File size: 8,543 Bytes

b74c508

---
license: mit
language:
  - en
tags:
  - reinforcement-learning
  - pytorch
  - ppo
  - aerospace
  - flight-control
  - boeing-747
  - continuous-control
  - gymnasium
library_name: tensoraerospace
pipeline_tag: reinforcement-learning
model-index:
  - name: PPO-B747-PitchControl
    results:
      - task:
          type: reinforcement-learning
          name: Pitch Angle Tracking Control
        dataset:
          type: custom
          name: Boeing 747 Longitudinal Dynamics Simulation
        metrics:
          - type: eval_reward
            value: 0.9137
            name: Best Evaluation Reward
          - type: overshoot
            value: 0.49
            name: Overshoot (%)
          - type: settling_time
            value: 0.60
            name: Settling Time (s)
          - type: rise_time
            value: 0.30
            name: Rise Time (s)
          - type: static_error
            value: 0.0046
            name: Static Error
---

# PPO Agent for Boeing 747 Pitch Angle Control

<div align="center">

![TensorAeroSpace](https://raw.githubusercontent.com/TensorAeroSpace/TensorAeroSpace/main/img/logo-no-background.png)
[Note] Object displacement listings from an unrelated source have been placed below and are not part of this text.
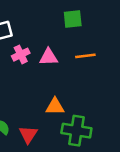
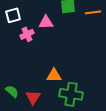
orange line: (85, 56) -> (93, 12), moved
pink triangle: (49, 57) -> (46, 22), moved

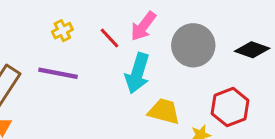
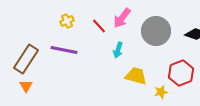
cyan arrow: (137, 73) -> (118, 50), size x0.6

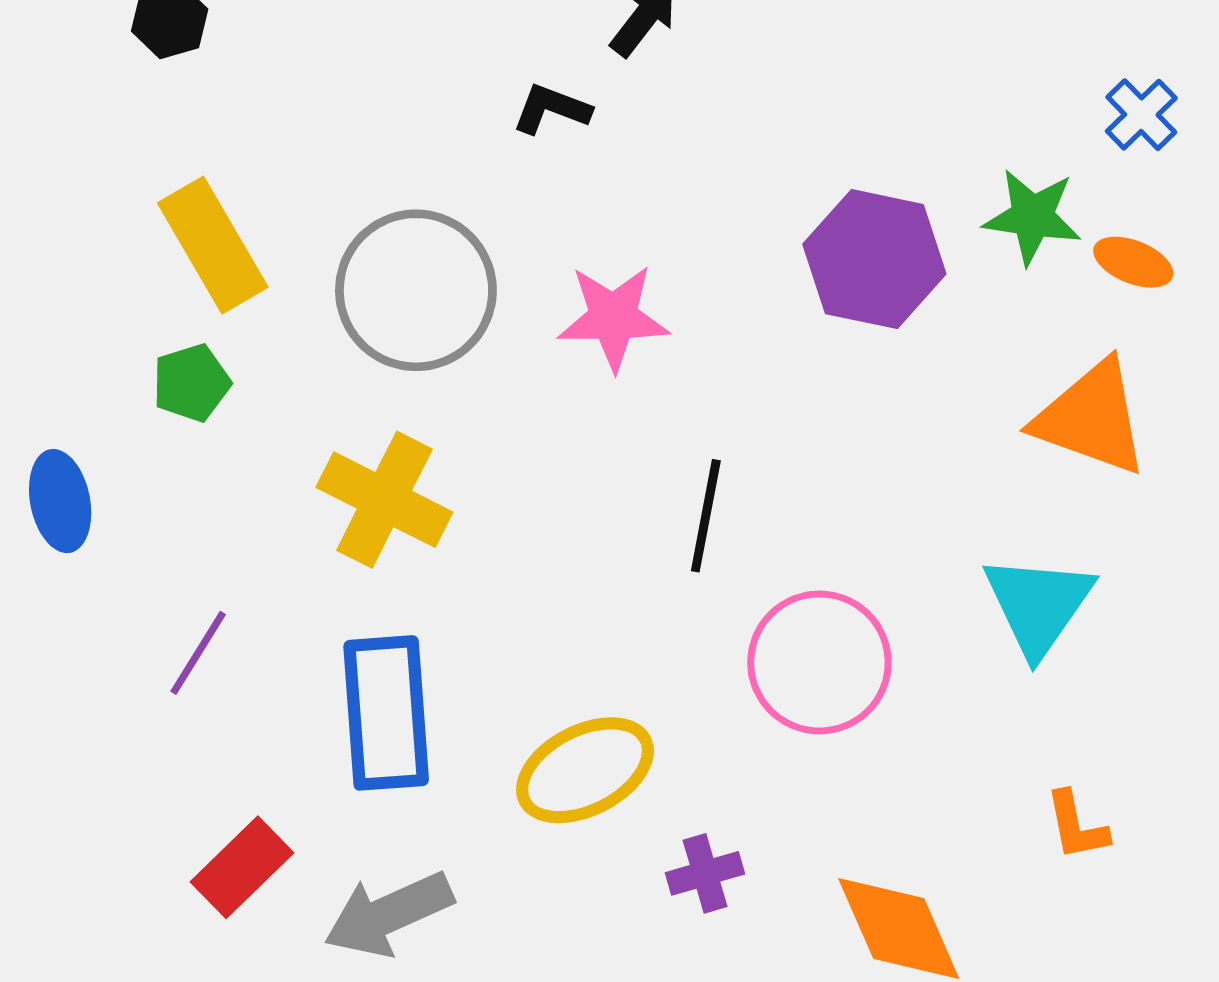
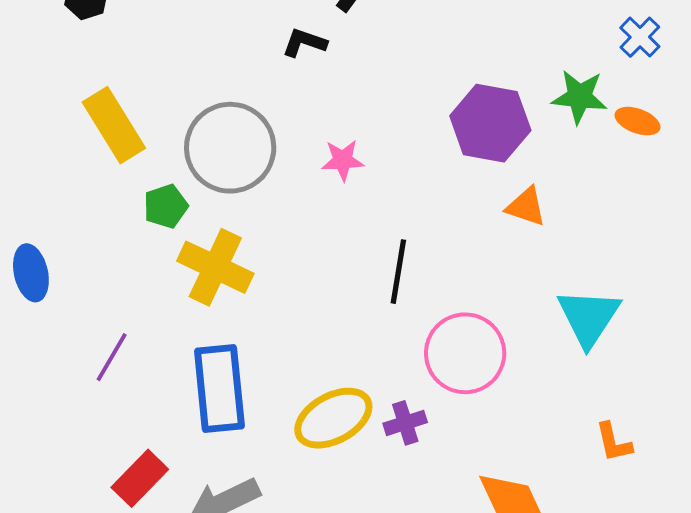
pink star: (613, 317) -> (343, 160), size x0.7
green pentagon: (191, 383) -> (166, 206), moved
orange triangle: (1091, 418) -> (526, 207), moved, size x0.6
purple cross: (705, 873) -> (405, 423), moved

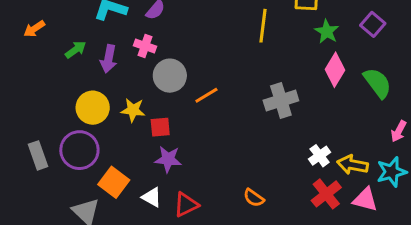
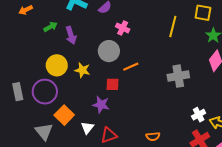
pink cross: (145, 46) -> (123, 28), moved
purple arrow: (109, 59) -> (71, 35), turned -36
red square: (160, 127) -> (113, 84), moved
white triangle: (152, 197) -> (87, 128), turned 32
orange semicircle: (254, 198) -> (153, 136), turned -48

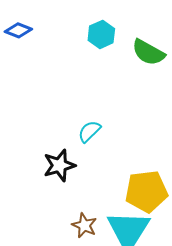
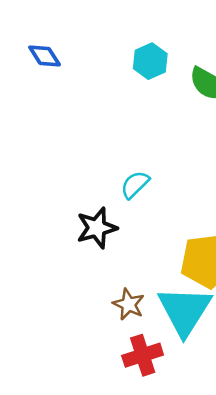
blue diamond: (18, 30) -> (45, 56), turned 36

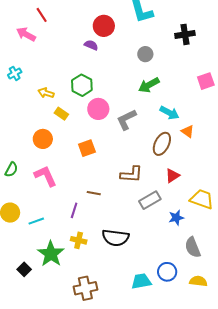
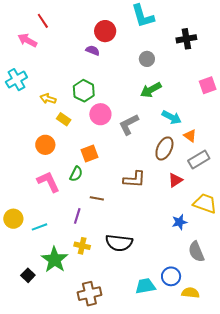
cyan cross: (15, 73) -> (16, 80), size x1.5
green semicircle: (11, 169) -> (76, 174), moved
gray rectangle: (150, 200) -> (199, 160), moved
yellow semicircle: (198, 281) -> (190, 293), moved

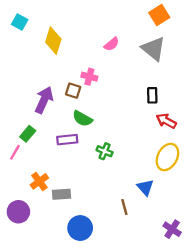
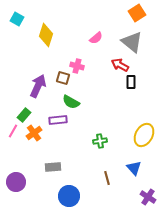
red arrow: (166, 121) -> (120, 65), moved
green cross: (105, 151) -> (100, 141), moved, turned -32
orange cross: (39, 181) -> (34, 133), moved
blue triangle: (145, 187) -> (134, 168), moved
**Proximal Policy Optimization (PPO) for Longitudinal Aircraft Control**

[![TensorAeroSpace](https://img.shields.io/badge/%F0%9F%9A%80-TensorAeroSpace-blue)](https://github.com/TensorAeroSpace/TensorAeroSpace)
[![License: MIT](https://img.shields.io/badge/License-MIT-yellow.svg)](https://opensource.org/licenses/MIT)
[![PyTorch](https://img.shields.io/badge/PyTorch-2.0+-red.svg)](https://pytorch.org/)

</div>

## Model Description

This model is a **Proximal Policy Optimization (PPO)** agent trained to control the pitch angle (θ) of a **Boeing 747** aircraft in a longitudinal flight dynamics simulation. The agent receives normalized state observations and outputs continuous elevator deflection commands to track reference pitch angle signals.

![image](https://cdn-uploads.huggingface.co/production/uploads/602bf7c9c4f8038e9a1e0a65/g79y7SGa8VyXCDqDjd_GO.png)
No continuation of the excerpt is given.